ARM: Fix CASObject intrinsic slow path.

Avoid clobbering the from-space reference of the old value
by the STREXD result.

Test: testrunner.py --target --32 --optimizing
Bug: 71781600
Bug: 208892843
Change-Id: I14d51f0aa1e26de82be7077ac5597bbeec476dcd
diff --git a/compiler/optimizing/intrinsics_arm_vixl.cc b/compiler/optimizing/intrinsics_arm_vixl.cc
index fe4c27e..2b49790 100644
--- a/compiler/optimizing/intrinsics_arm_vixl.cc
+++ b/compiler/optimizing/intrinsics_arm_vixl.cc
@@ -3446,6 +3446,8 @@
            (type == DataType::Type::kReference && expected.IsRegisterPair()));
     DCHECK(new_value.IsRegister());
     DCHECK(old_value.IsRegister());
+    // Make sure the unmarked old value for reference CAS slow path is not clobbered by STREX.
+    DCHECK(!expected.Contains(LocationFrom(store_result)));
   }
 
   ArmVIXLAssembler* assembler = codegen->GetAssembler();
@@ -3498,12 +3500,14 @@
   EmitStoreExclusive(codegen, type, ptr, store_result, new_value);
   if (strong) {
     // Instruction scheduling: Loading a constant between STREX* and using its result
-    // is essentially free, so prepare the success value here if needed.
-    if (success.IsValid()) {
-      DCHECK(!success.Is(store_result));
+    // is essentially free, so prepare the success value here if needed and possible.
+    if (success.IsValid() && !success.Is(store_result)) {
       __ Mov(success, 1);  // Indicate success if the store succeeds.
     }
     __ Cmp(store_result, 0);
+    if (success.IsValid() && success.Is(store_result)) {
+      __ Mov(LeaveFlags, success, 1);  // Indicate success if the store succeeds.
+    }
     __ B(ne, &loop_head, /*is_far_target=*/ false);
   } else {
     // Weak CAS (VarHandle.CompareAndExchange variants) always indicates success.
@@ -3716,7 +3720,7 @@
             new_value,
             /*old_value=*/ tmp,
             /*old_value_temp=*/ out,
-            /*store_result=*/ tmp,
+            /*store_result=*/ out,
             /*success=*/ out,
             codegen);
     codegen->AddSlowPath(slow_path);
@@ -4877,6 +4881,8 @@
     // The `old_value_temp` is used first for the marked `old_value` and then for the unmarked
     // reloaded old value for subsequent CAS in the slow path.
     vixl32::Register old_value_temp = store_result;
+    // The slow path store result must not clobber `old_value`.

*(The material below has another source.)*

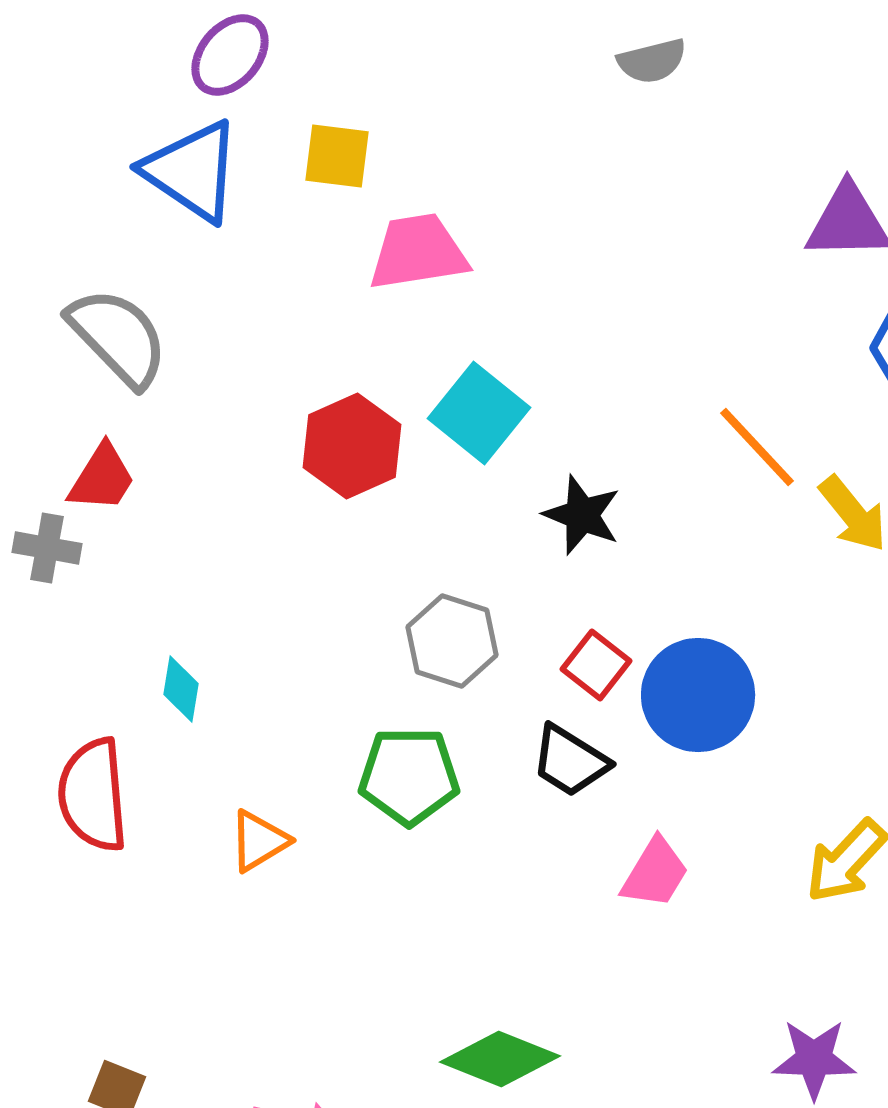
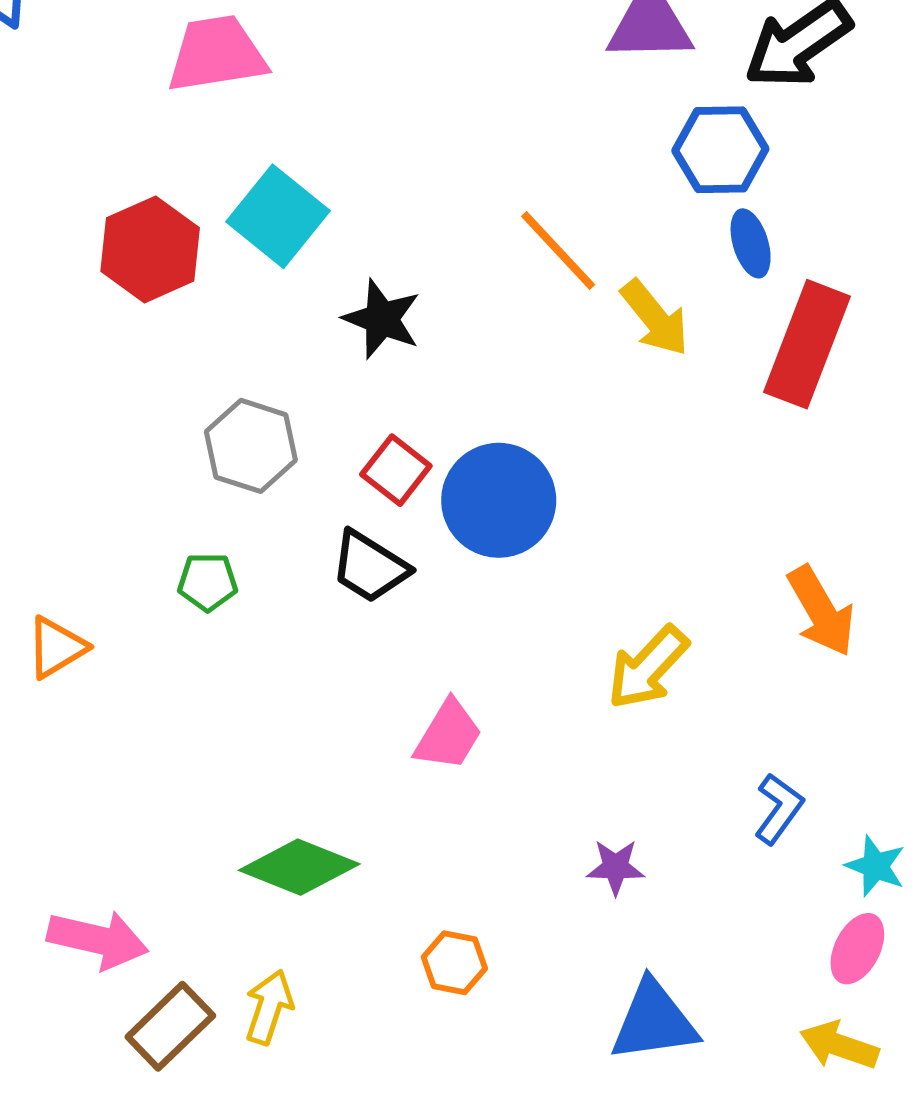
green pentagon: (409, 776) -> (208, 582), size x0.6
pink trapezoid: (655, 873) -> (448, 735), moved
purple star: (814, 1059) -> (616, 867), size x0.7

+    vixl32::Register slow_path_store_result = return_success ? RegisterFrom(out) : store_result;
     ReadBarrierCasSlowPathARMVIXL* rb_slow_path =
         new (codegen->GetScopedAllocator()) ReadBarrierCasSlowPathARMVIXL(
             invoke,
@@ -4887,7 +4893,7 @@
             RegisterFrom(new_value),
             RegisterFrom(old_value),
             old_value_temp,
-            store_result,
+            slow_path_store_result,
             success,
             codegen);
     codegen->AddSlowPath(rb_slow_path);